Nicole_Crewsby Nicole Crews

Me: Do you like this skirt?

Mother: In my day, we didn’t wear dresses to make our butts look bigger.

Me: That’s because the Madison Avenue model was a skinny blonde WASP from Connecticut.

Mother: As opposed to a fat-assed Armenian nobody from Calabasas?

To celebrate the release of Kim Kardashian’s book of selfies, Selfish, Elle magazine writer Sally Holmes decided to live like the reality star for an entire week and write about it in a four part series. I tried it for an hour. Here’s what happened.

Part 1 — Fashion

Minute one and it feels like my bladder might implode from the tightness of this bandage skirt — or maybe it’s the fourth grader’s Saint Pius X gym shorts I’m wearing underneath. (Kim recently told sisters Kylie and Kendall that she couldn’t leave the house without Spanx and since I don’t own any and SPX is the acronym for the Greensboro Catholic school, I decided to improvise with a recent Bargain Box purchase.)

I’m loving the effect of the exaggerated booty from the gym shorts and I’m getting lots of well-deserved attention. “Hey lady, your gym shorts are sticking out of your skirt” and “Are you okay miss? You look unwell.”

Despite the fact that my distended belly belongs on the cover of National Geographic — not Vogue — I’m feeling fabulous above the neck about my new look.

I had already decided to go “Post-Kanye” for my Kimmy fashion debut and dress like a really slutty Trappist Monk in monochromatic colors from head to toe that have been sprayed on by Maaco — so, in other words, what passes for classy in Kanye-culture. I’ve added stilettos that offset the fact that I’m actually a bridge troll with pleasing facial features. It’s only Minute 3 and I am almost transformed.

Part 2 — Beauty

Since Triad City Beat’s version of a Glamsquad is Eric Ginsburg buying a hairbrush, I was on my ownish when it came to hair and makeup. Stephanie Butler already took me to the blonde stage of Kimye so I cut a middle part, straightened the Middle East out of my locks and called it a day.

Makeup was another story. I’m a writer, so Kim’s signature clawing-my-way-to-the-top mani was out of the question. I’d have to put my laptop in Winston-Salem and type from Greensboro for those nails to work so I just went with gilded nail polish or what I like to call “Gold Digger” in homage to our future president, Kanye.

As for the face, capturing a constant wide-eyed vapid expression is harder than it looks.
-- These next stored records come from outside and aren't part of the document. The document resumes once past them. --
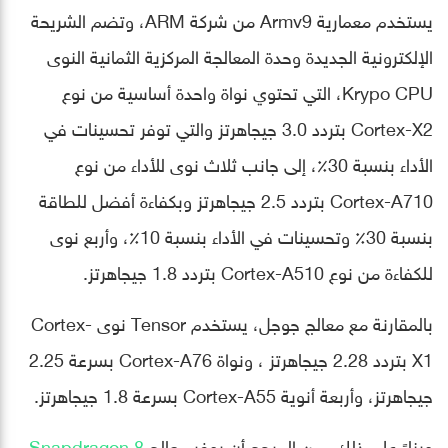
يستخدم معمارية Armv9 من شركة ARM، وتضم الشريحة
الإلكترونية الجديدة وحدة المعالجة المركزية الثمانية النوى
Krypo CPU، التي تحتوي نواة واحدة أساسية من نوع
Cortex-X2 بتردد 3.0 جيجاهرتز والتي توفر تحسينات في
الأداء بنسبة 30٪، إلى جانب ثلاث نوى للأداء من نوع
Cortex-A710 بتردد 2.5 جيجاهرتز وبكفاءة أفضل للطاقة
بنسبة 30٪ وتحسينات في الأداء بنسبة 10٪، وأربع نوى
للكفاءة من نوع Cortex-A510 بتردد 1.8 جيجاهرتز.
بالمقارنة مع معالج جوجل، يستخدم Tensor نوى Cortex-
X1 بتردد 2.28 جيجاهرتز ، ونواة Cortex-A76 بسرعة 2.25
جيجاهرتز، وأربعة أنوية Cortex-A55 بسرعة 1.8 جيجاهرتز.
وبناءً على ذلك، من المرجح أن يوفر معالج
Snapdragon 8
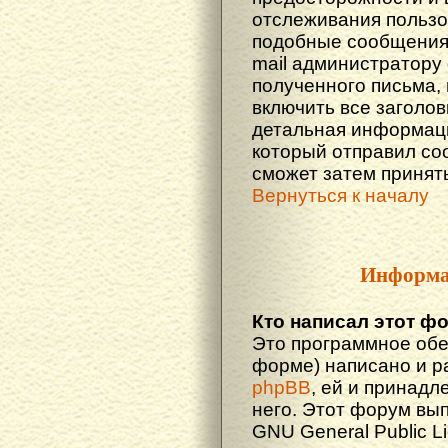
отслеживания польз
подобные сообщения.
mail администратору
полученного письма,
включить все заголов
детальная информаци
который отправил со
сможет затем принят
Вернуться к началу
Информа
Кто написал этот ф
Это программное обе
форме) написано и р
phpBB
, ей и принадл
него. Этот форум вы
GNU General Public L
Like Elle writer Holmes, I too possess a fairly constant “resting b**** face” — also known as “woman who has thoughts.” After much experimentation I realized the look has less to do with makeup and more to do with thinking like a baby who has just crapped its diaper at all times. (For what it’s worth, this is also the face that Melania Trump employs at all times. What is it with these future First Ladies?!)

Part 3 — Body

Kim purportedly goes for a run every morning but I have the feeling that she is unclear on the difference between a lip wax and running laps so her fitness routine is still a mystery. My guess is that it’s pretty much comprised of having sex with Kanye, and as far as I can tell it seems to be working. She is pregnant, right?

Since I only had an hour I decided to bust hip-hop moves to Kanye songs for 10 minutes and call it a day. I don’t think I’m pregnant, but I haven’t been tested.

Part 4 — Life

When Horace Greely stole the quote “Go west, young man, go west” from John Babsone Lane Soule, I don’t think he was talking about Kanye.

That said, Kim has made her choice, and she is admittedly and E! Channel proven obsessed with her family, so I tried the same with my dogs. After 20 minutes of taking selfies with them they were done with me.

They were not remotely interested in my concern that they were being selfish for not promoting my column in Triad City Beat amongst their canine club of friends.

They became vociferously violent when I suggested that they might be drinking too much and took their water bowl away. Instead of tweeting catty remarks about me they attempted murdering both a bird and cat in a refreshingly non-passive-aggressive attempt for me to leave them alone.

My whiny voice attempt at sounding Kardashianesque apparently got the better of them and they have both since run away. I imagine they are holing up somewhere with Kris Humphries, Ray J and 50 Cent and wondering what the hell just happened. Scout and Molly please come home! Mommy is back — resting b**** face and all.